Content starts

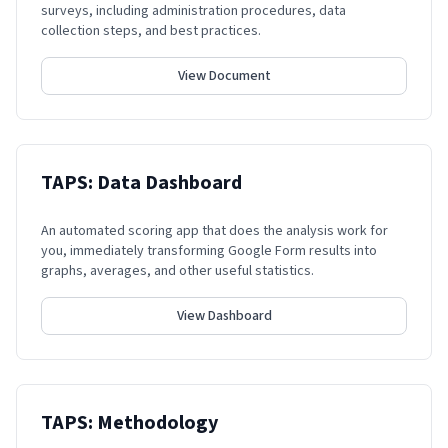
surveys, including administration procedures, data
collection steps, and best practices.
View Document
TAPS: Data Dashboard
An automated scoring app that does the analysis work for
you, immediately transforming Google Form results into
graphs, averages, and other useful statistics.
View Dashboard
TAPS: Methodology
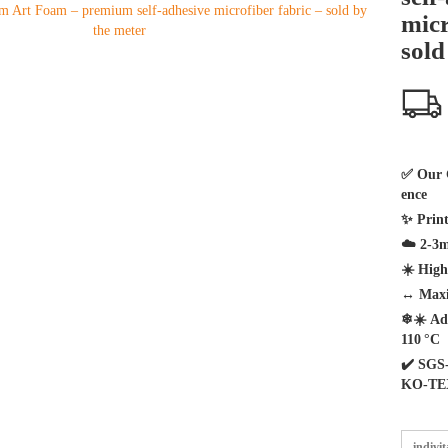
micr
sold
✅
Our 
ence
✨
Print
☁️
2-3m
☀️
Highe
↔️
Maxi
❄☀️
Ad
110 °C
✔️
SGS-
KO-TE
indivi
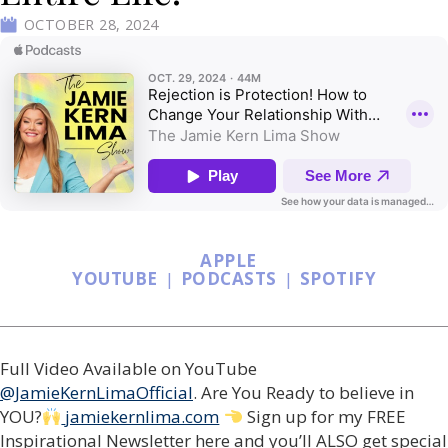
OCTOBER 28, 2024
APPLE
YOUTUBE
|
PODCASTS
|
SPOTIFY
Full Video Available on YouTube
@JamieKernLimaOfficial
. Are You Ready to believe in
YOU?
jamiekernlima.com
Sign up for my FREE
Inspirational Newsletter here and you’ll ALSO get special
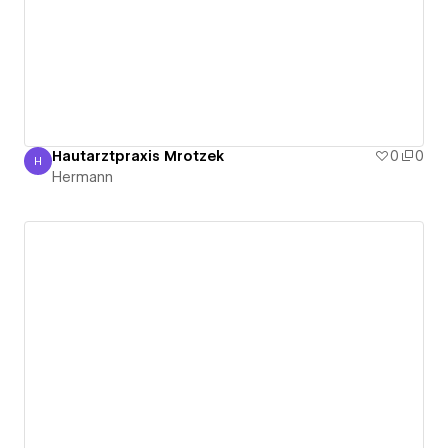
Hautarztpraxis Mrotzek
0
0
H
Hermann
Hermann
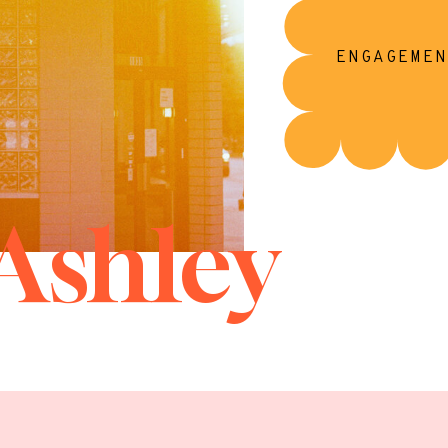
ENGAGEMEN
Ashley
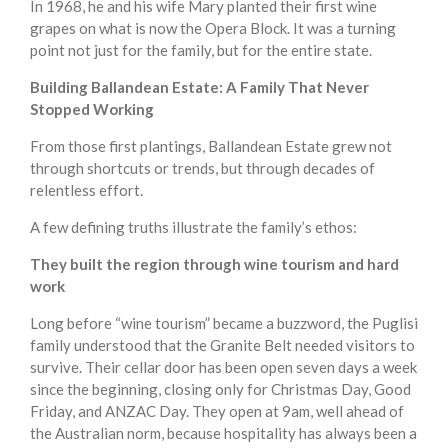
In 1968, he and his wife Mary planted their first wine
grapes on what is now the Opera Block. It was a turning
point not just for the family, but for the entire state.
Building Ballandean Estate: A Family That Never
Stopped Working
From those first plantings, Ballandean Estate grew not
through shortcuts or trends, but through decades of
relentless effort.
A few defining truths illustrate the family’s ethos:
They built the region through wine tourism and hard
work
Long before “wine tourism” became a buzzword, the Puglisi
family understood that the Granite Belt needed visitors to
survive. Their cellar door has been open seven days a week
since the beginning, closing only for Christmas Day, Good
Friday, and ANZAC Day. They open at 9am, well ahead of
the Australian norm, because hospitality has always been a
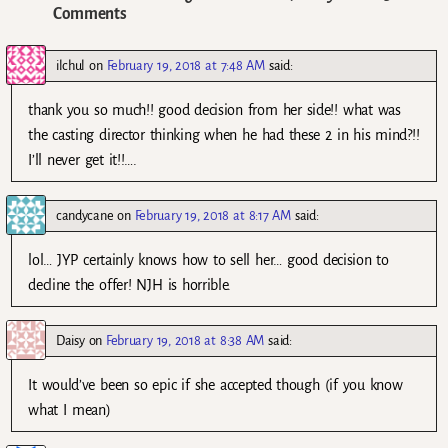
Comments
ilchul
on
February 19, 2018 at 7:48 AM
said:
thank you so much!! good decision from her side!! what was
the casting director thinking when he had these 2 in his mind?!!
I’ll never get it!!….
candycane
on
February 19, 2018 at 8:17 AM
said:
lol… JYP certainly knows how to sell her… good decision to
decline the offer! NJH is horrible.
Daisy
on
February 19, 2018 at 8:38 AM
said:
It would’ve been so epic if she accepted though (if you know
what I mean)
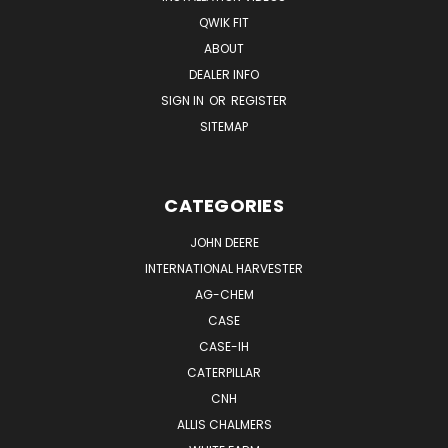
QWIK FIT
ABOUT
DEALER INFO
SIGN IN
OR
REGISTER
SITEMAP
CATEGORIES
JOHN DEERE
INTERNATIONAL HARVESTER
AG-CHEM
CASE
CASE-IH
CATERPILLAR
CNH
ALLIS CHALMERS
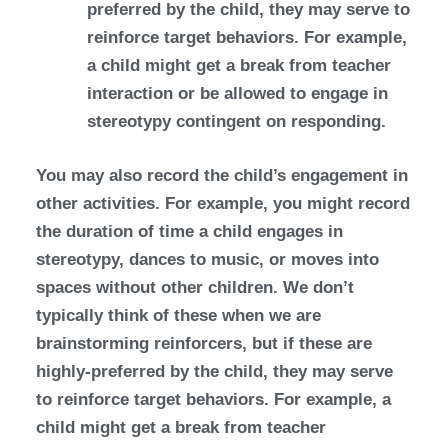
preferred by the child, they may serve to
reinforce target behaviors. For example,
a child might get a break from teacher
interaction or be allowed to engage in
stereotypy contingent on responding.
You may also record the child’s engagement in
other activities. For example, you might record
the duration of time a child engages in
stereotypy, dances to music, or moves into
spaces without other children. We don’t
typically think of these when we are
brainstorming reinforcers, but if these are
highly-preferred by the child, they may serve
to reinforce target behaviors. For example, a
child might get a break from teacher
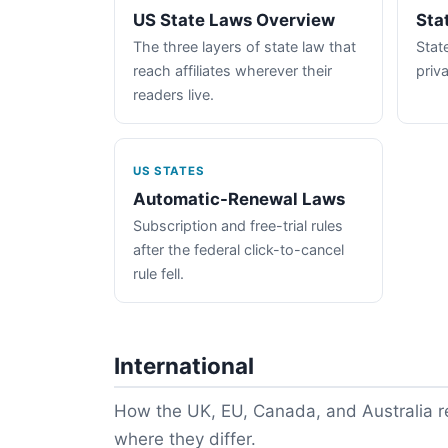
US State Laws Overview
Sta
The three layers of state law that
State
reach affiliates wherever their
priva
readers live.
US STATES
Automatic-Renewal Laws
Subscription and free-trial rules
after the federal click-to-cancel
rule fell.
International
How the UK, EU, Canada, and Australia re
where they differ.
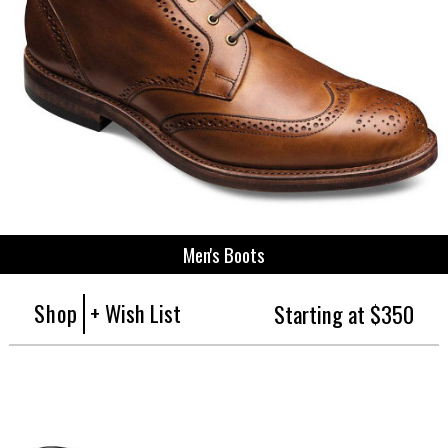
Men's Boots
Shop
+ Wish List
Starting at $350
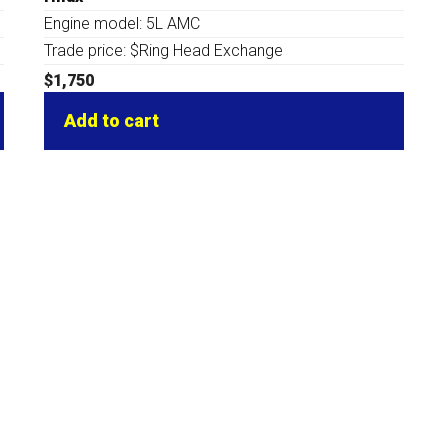
Engine model: 5L AMC
Trade price: $Ring Head Exchange
$
1,750
Add to cart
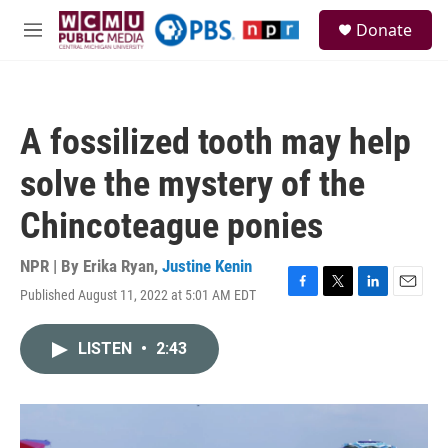
Skip to main content
S
Donate
e
M
a
e
r
n
c
u
h
A fossilized tooth may help
u
e
solve the mystery of the
r
y
Chincoteague ponies
NPR | By
Erika Ryan
,
Justine Kenin
Published August 11, 2022 at 5:01 AM EDT
F
T
L
E
a
w
i
m
c
i
n
a
LISTEN
•
2:43
e
t
k
i
b
t
e
l
o
e
d
o
r
I
k
n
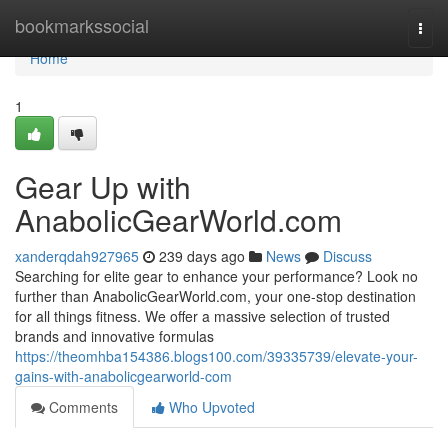
Home
bookmarkssocial
Togg
navi
Home
1
Gear Up with
AnabolicGearWorld.com
xanderqdah927965
239 days ago
News
Discuss
Searching for elite gear to enhance your performance? Look no
further than AnabolicGearWorld.com, your one-stop destination
for all things fitness. We offer a massive selection of trusted
brands and innovative formulas
https://theomhba154386.blogs100.com/39335739/elevate-your-
gains-with-anabolicgearworld-com
Comments
Who Upvoted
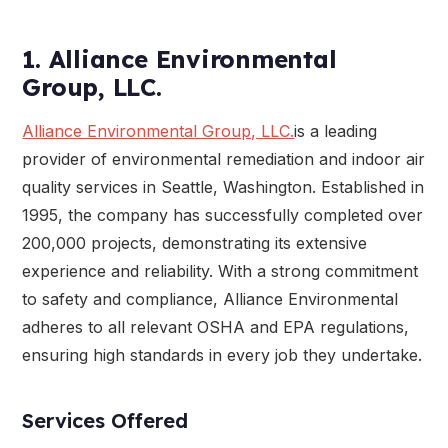
1. Alliance Environmental
Group, LLC.
Alliance Environmental Group, LLC.
is a leading
provider of environmental remediation and indoor air
quality services in Seattle, Washington. Established in
1995, the company has successfully completed over
200,000 projects, demonstrating its extensive
experience and reliability. With a strong commitment
to safety and compliance, Alliance Environmental
adheres to all relevant OSHA and EPA regulations,
ensuring high standards in every job they undertake.
Services Offered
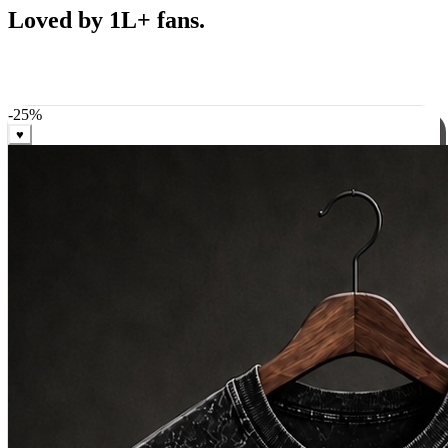
Best Sellers
Loved by 1L+ fans.
The pieces our community keeps coming back for. Restocked
weekly, ships in 24 hrs across India.
-
25
%
♥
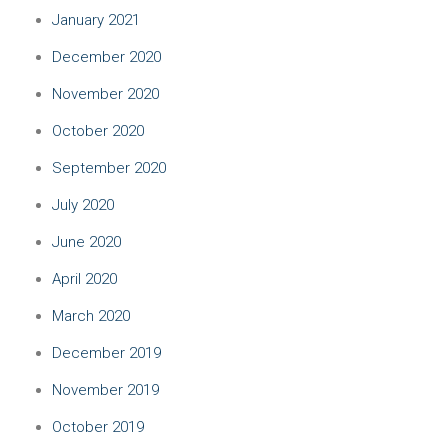
January 2021
December 2020
November 2020
October 2020
September 2020
July 2020
June 2020
April 2020
March 2020
December 2019
November 2019
October 2019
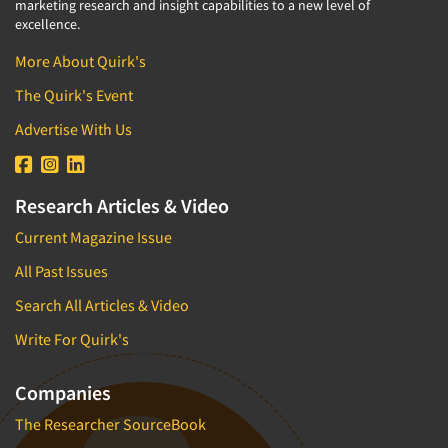
marketing research and insight capabilities to a new level of
excellence.
More About Quirk's
The Quirk's Event
Advertise With Us
Research Articles & Video
Current Magazine Issue
All Past Issues
Search All Articles & Video
Write For Quirk's
Companies
The Researcher SourceBook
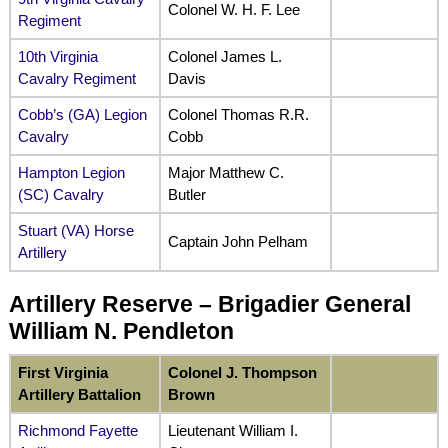
Colonel W. H. F. Lee
Regiment
10th Virginia
Colonel James L.
Cavalry Regiment
Davis
Cobb’s (GA) Legion
Colonel Thomas R.R.
Cavalry
Cobb
Hampton Legion
Major Matthew C.
(SC) Cavalry
Butler
Stuart (VA) Horse
Captain John Pelham
Artillery
Artillery Reserve – Brigadier General
William N. Pendleton
First Virginia
Colonel J. Thompson
Artillery Battalion
Brown
Richmond Fayette
Lieutenant William I.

Content ends

* _Task item_: Exact repetition required: repeat the first line of the listing above, the line containing "you, immediately transforming", and every line between, leaving out pictures.

* _Solved exercise_:
surveys, including administration procedures, data
collection steps, and best practices.
View Document
TAPS: Data Dashboard
An automated scoring app that does the analysis work for
you, immediately transforming Google Form results into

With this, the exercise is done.